Content starts

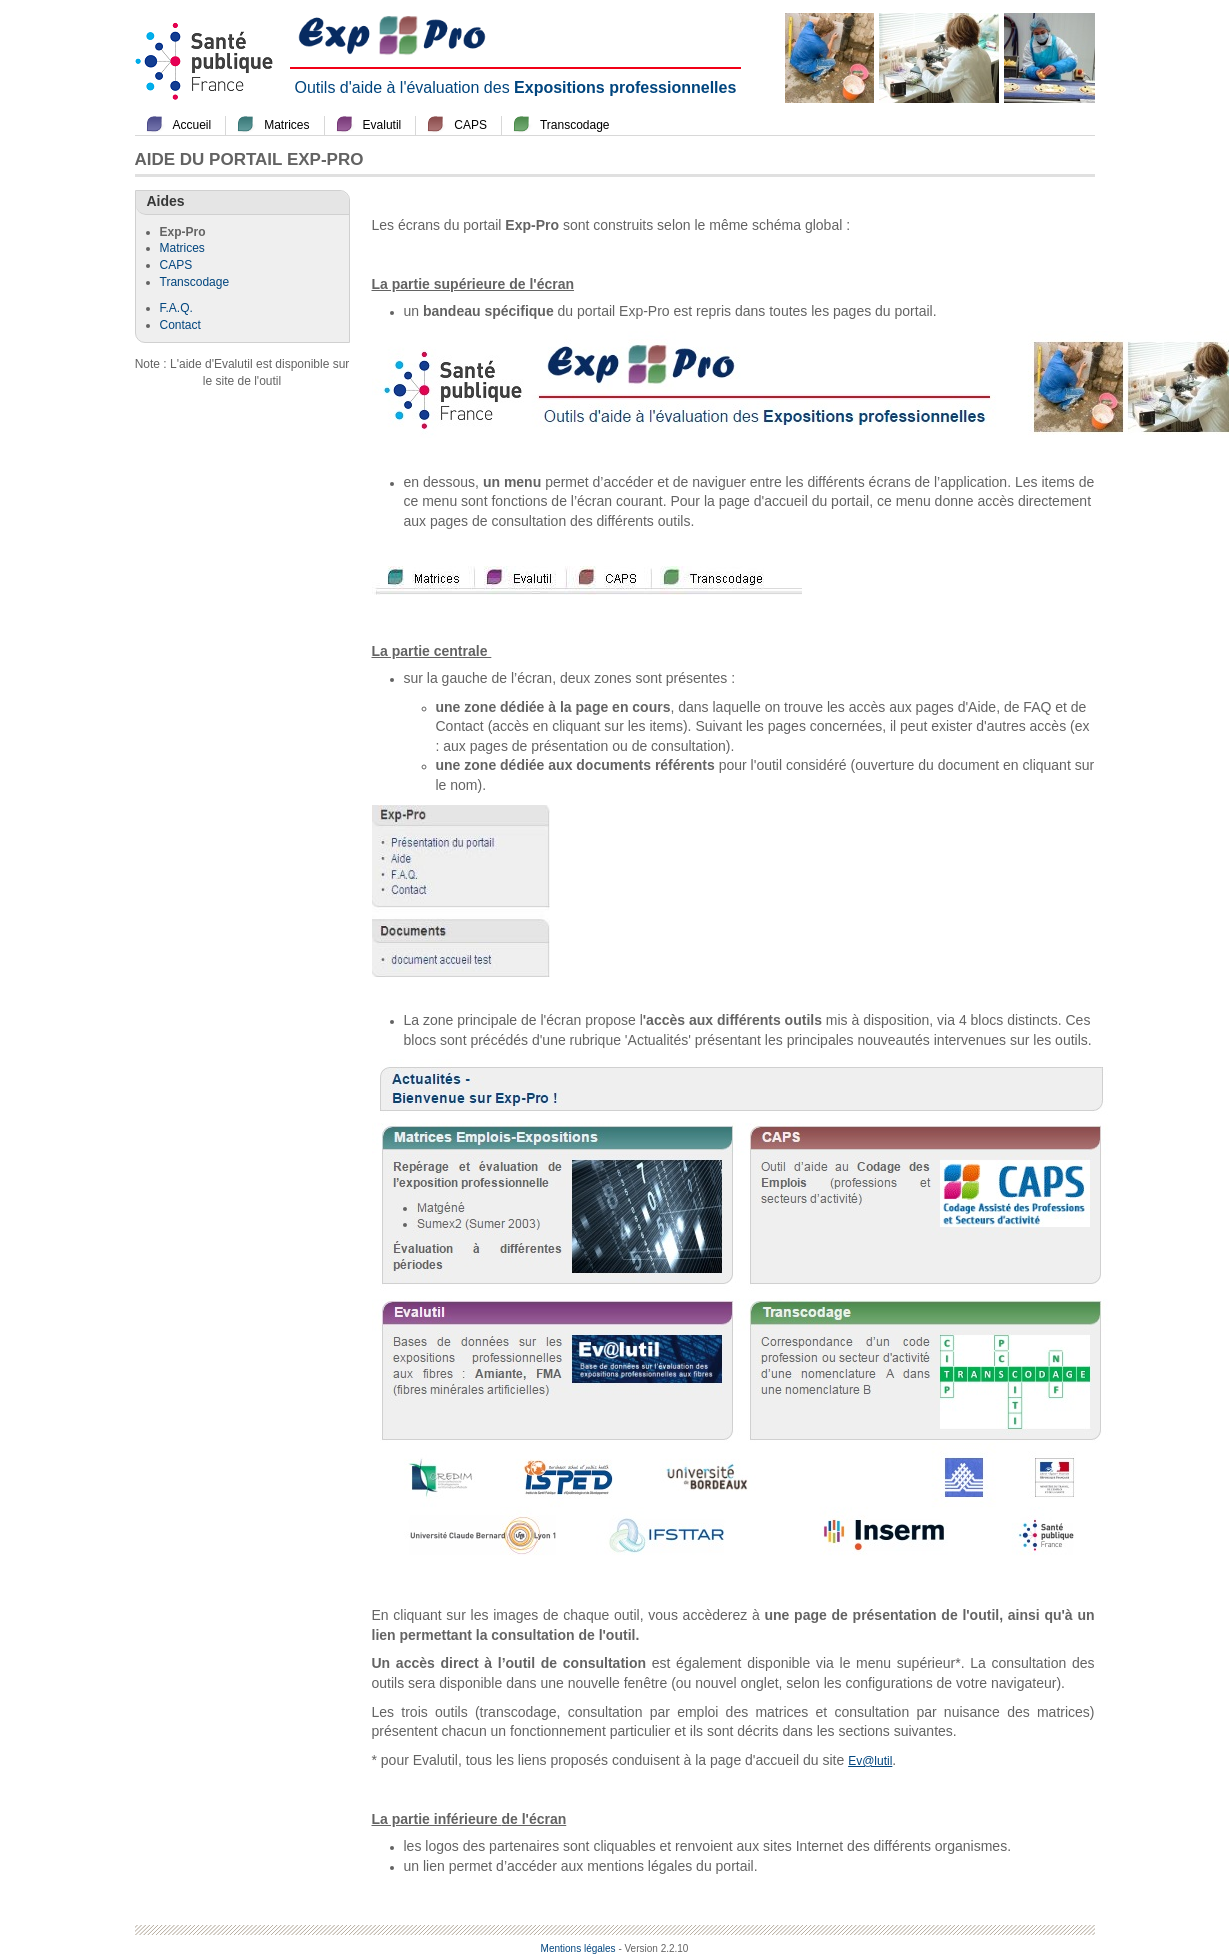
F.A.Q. (176, 308)
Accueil (192, 125)
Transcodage (575, 125)
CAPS (470, 125)
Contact (180, 325)
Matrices (286, 125)
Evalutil (382, 125)
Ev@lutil (870, 1761)
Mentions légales (578, 1948)
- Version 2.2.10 (653, 1948)
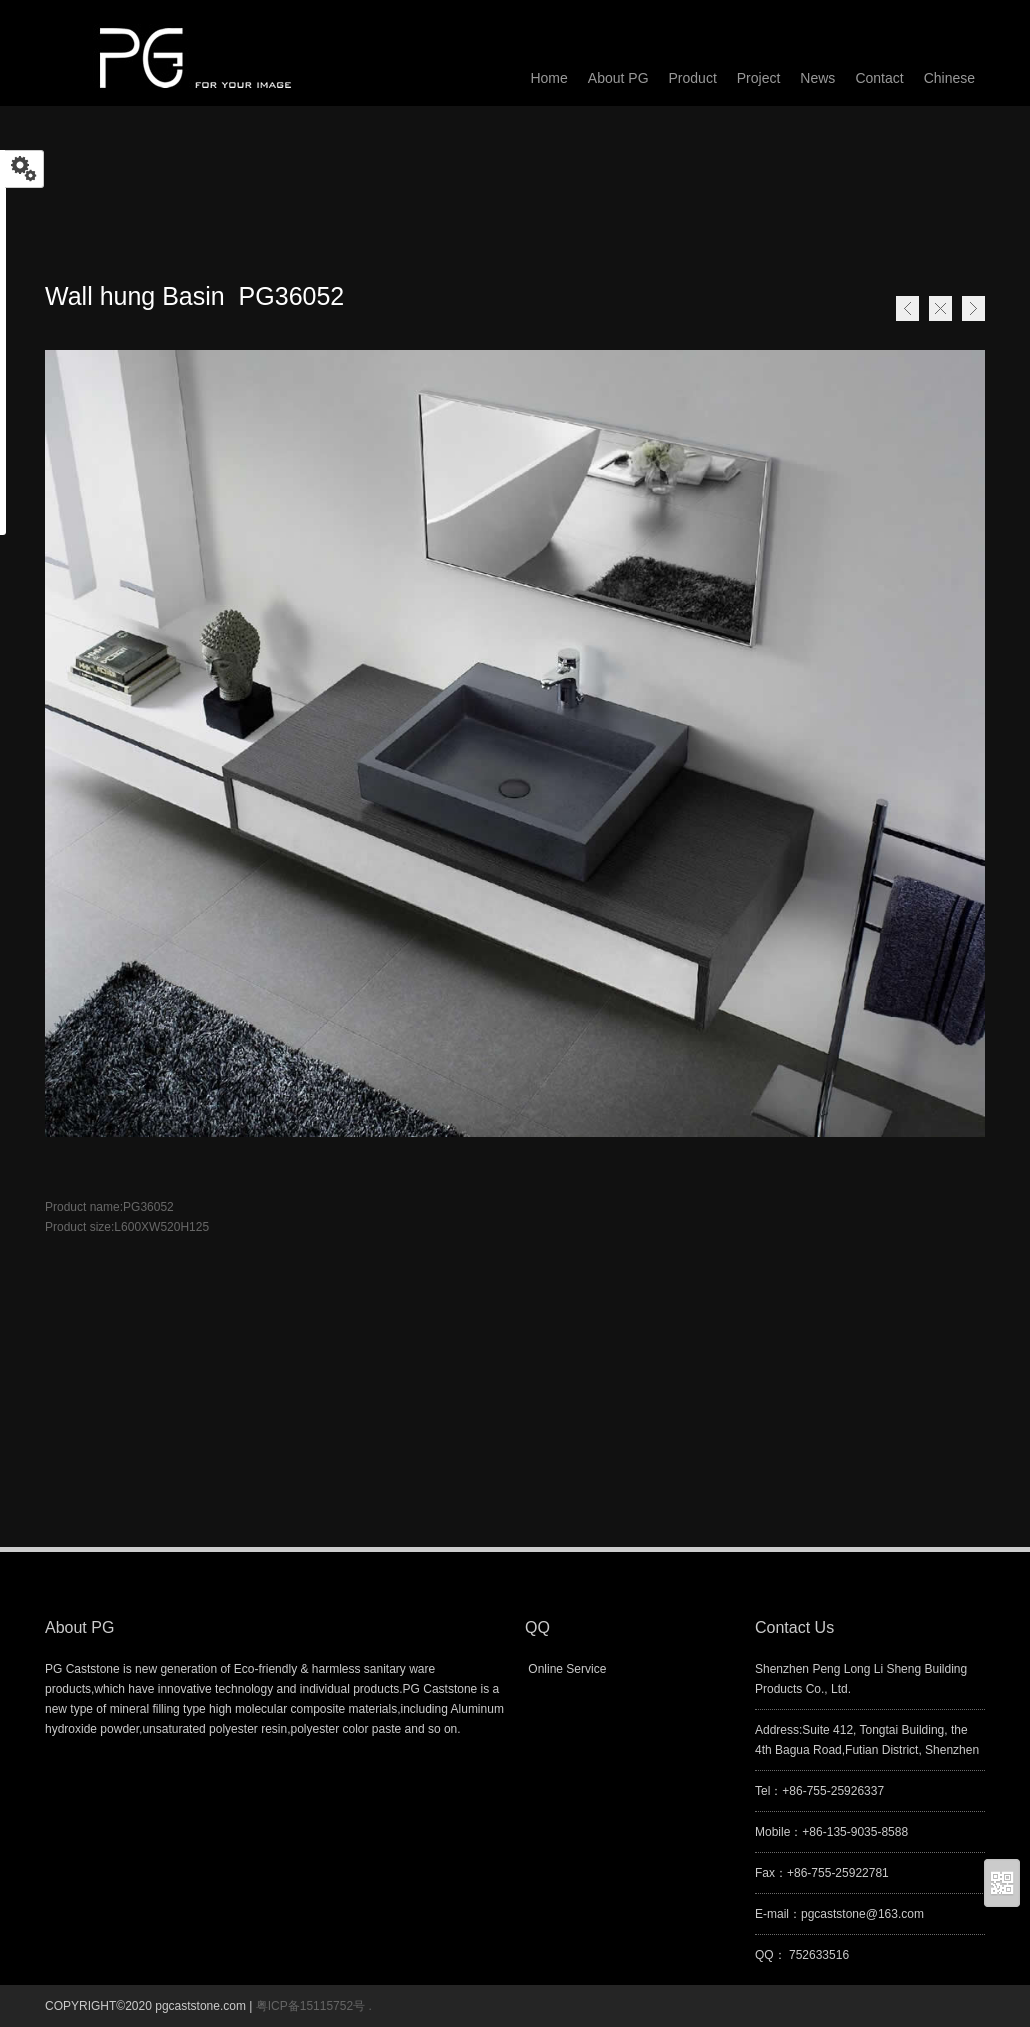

Content ends

§ **ACTIVITY**: Print each record as it appears above, dropping every picture from the copy.

§ **ANSWER SECTION**:
F.A.Q. (176, 308)
Accueil (192, 125)
Transcodage (575, 125)
CAPS (470, 125)
Contact (180, 325)
Matrices (286, 125)
Evalutil (382, 125)
Ev@lutil (870, 1761)
Mentions légales (578, 1948)
- Version 2.2.10 (653, 1948)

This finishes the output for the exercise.